Within the app, OpenAI will “keep refining multi-agent workflows based on real-world feedback” and is “building out Automations with support for cloud-based triggers, so Codex can run continuously in the background—not just when your computer is open.”

The company also announced a new “plan mode” feature that allows Codex to read through complex changes in read-only mode, then discuss with the user before executing. “This means that it lets you build a lot of confidence before, again, sending it to do a lot of work by itself, independently, in parallel to you,” Embiricos explained.

Additionally, OpenAI is introducing customizable personalities for Codex. “The default personality for Codex has been quite terse. A lot of people love it, but some people want something more engaging,” Embiricos said. Users can access the new personalities using the /personality command.

Altman also hinted at future integration with ChatGPT’s broader ecosystem.

“There will be all kinds of cool things we can do over time to connect people’s ChatGPT accounts and leverage sort of all the history they’ve built up there,” Altman said.

Microsoft still dominates enterprise AI, but the window for disruption is open

The Codex launch occurs as most enterprises have moved beyond single-vendor strategies. According to the Andreessen Horowitz survey, “81% now use three or more model families in testing or production, up from 68% less than a year ago.”

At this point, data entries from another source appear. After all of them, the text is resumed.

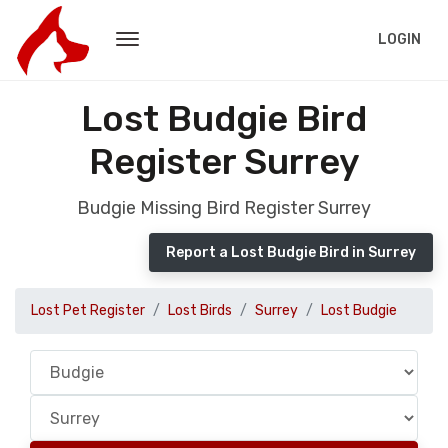
LOGIN
Lost Budgie Bird
Register Surrey
Budgie Missing Bird Register Surrey
Report a Lost Budgie Bird in Surrey
Lost Pet Register
Lost Birds
Surrey
Lost Budgie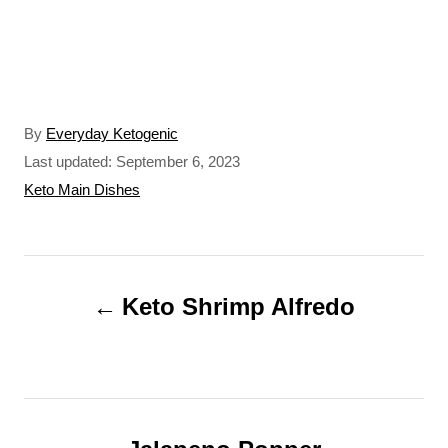
A
By
Everyday Ketogenic
u
P
Last updated:
September 6, 2023
t
o
C
Keto Main Dishes
h
s
a
o
t
t
r
e
e
P
d
g
o
o
Keto Shrimp Alfredo
o
n
r
s
i
t
e
s
n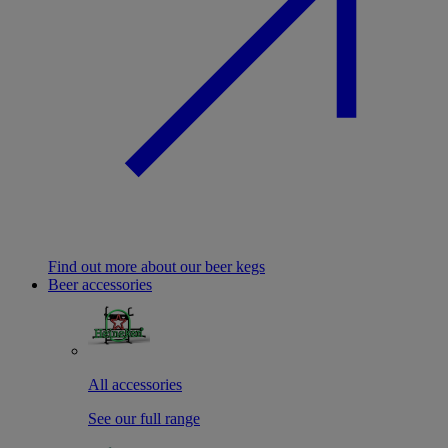
Find out more about our beer kegs
Beer accessories
All accessories
See our full range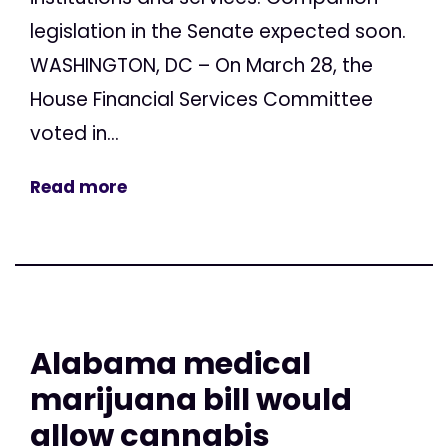
legislation in the Senate expected soon.
WASHINGTON, DC – On March 28, the
House Financial Services Committee
voted in...
Read more
Alabama medical
marijuana bill would
allow cannabis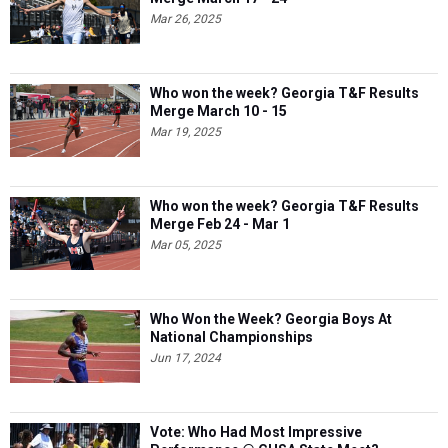
Mar 26, 2025
Who won the week? Georgia T&F Results
Merge March 10 - 15
Mar 19, 2025
Who won the week? Georgia T&F Results
Merge Feb 24 - Mar 1
Mar 05, 2025
Who Won the Week? Georgia Boys At
National Championships
Jun 17, 2024
Vote: Who Had Most Impressive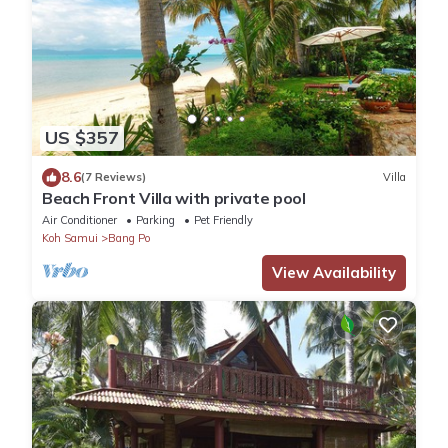
US $357
8.6
(7 Reviews)
Villa
Beach Front Villa with private pool
Air Conditioner
Parking
Pet Friendly
Koh Samui
Bang Po
View Availability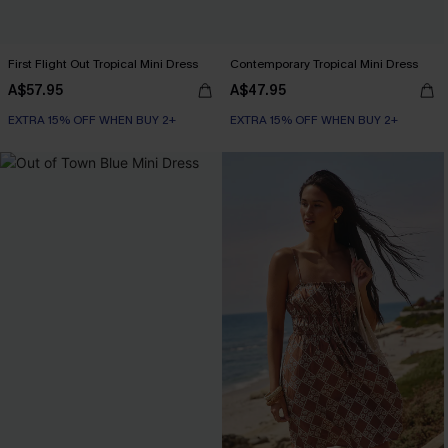
First Flight Out Tropical Mini Dress
Contemporary Tropical Mini Dress
A$57.95
A$47.95
EXTRA 15% OFF WHEN BUY 2+
EXTRA 15% OFF WHEN BUY 2+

Despite the proliferation of AI coding tools, Microsoft continues to dominate enterprise adoption through its existing relationships. “Microsoft 365 Copilot leads enterprise chat though ChatGPT has closed the gap meaningfully,” and “Github Copilot is still the coding leader for enterprises.” The survey found that “65% of enterprises noted they preferred to go with incumbent solutions when available,” citing trust, integration, and procurement simplicity.

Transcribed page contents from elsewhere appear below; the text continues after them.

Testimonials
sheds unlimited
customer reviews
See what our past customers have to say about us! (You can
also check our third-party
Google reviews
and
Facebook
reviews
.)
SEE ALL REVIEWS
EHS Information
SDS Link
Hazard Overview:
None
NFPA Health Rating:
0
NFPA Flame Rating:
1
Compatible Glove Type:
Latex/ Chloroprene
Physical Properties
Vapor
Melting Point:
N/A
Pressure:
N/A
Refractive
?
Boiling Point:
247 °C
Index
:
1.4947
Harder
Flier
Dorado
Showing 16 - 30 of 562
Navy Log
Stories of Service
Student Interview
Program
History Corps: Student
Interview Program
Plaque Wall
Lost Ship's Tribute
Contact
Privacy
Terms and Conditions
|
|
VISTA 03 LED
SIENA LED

However, the survey also suggests significant opportunity for challengers: “Enterprises consistently say they value faster innovation, deeper AI focus, and greater flexibility paired with cutting edge capabilities that AI native startups bring.”

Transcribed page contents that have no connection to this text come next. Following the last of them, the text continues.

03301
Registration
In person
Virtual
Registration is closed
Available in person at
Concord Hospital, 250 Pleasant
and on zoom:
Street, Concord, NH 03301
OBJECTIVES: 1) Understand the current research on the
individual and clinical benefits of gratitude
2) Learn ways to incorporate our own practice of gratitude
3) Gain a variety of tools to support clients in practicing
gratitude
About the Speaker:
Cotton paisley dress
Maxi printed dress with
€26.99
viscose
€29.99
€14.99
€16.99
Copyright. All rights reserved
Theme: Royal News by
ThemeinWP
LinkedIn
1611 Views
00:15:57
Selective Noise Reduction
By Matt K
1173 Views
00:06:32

OpenAI appears to be positioning Codex as a bridge between these worlds. “Codex is built on a simple premise: everything is controlled by code,” the company stated. “The better an agent is at reasoning about and producing code, the more capable it becomes across all forms of technical and knowledge work.”

The company’s ambition extends beyond coding. “We’ve focused on making Codex the best coding agent, which has also laid the foundation for it to become a strong agent for a broad range of knowledge work tasks that extend beyond writing code.”

When asked whether AI coding tools could eventually move beyond early adopters to become mainstream, Altman suggested the transition may be closer than many expect.

“Can it go from vibe coding to serious software engineering? That’s what this is about,” Altman said. “I think we are over the bar on that. I think this will be the way that most serious coders do their job — and very rapidly from now.”

He then pivoted to an even bolder prediction: that code itself could become the universal interface for all computer-based work.

“Code is a universal language to get computers to do what you want. And it’s gotten so good that I think, very quickly, we can go not just from vibe coding silly apps but to doing all the non-coding knowledge work,” Altman said.

At the close of the briefing, Altman urged journalists to try the product themselves: “Please try the app. There’s no way to get this across just by talking about it. It’s a crazy amount of power.”

For developers who have spent careers learning to write code, the message was clear: the future belongs to those who learn to manage the machines that write it for them.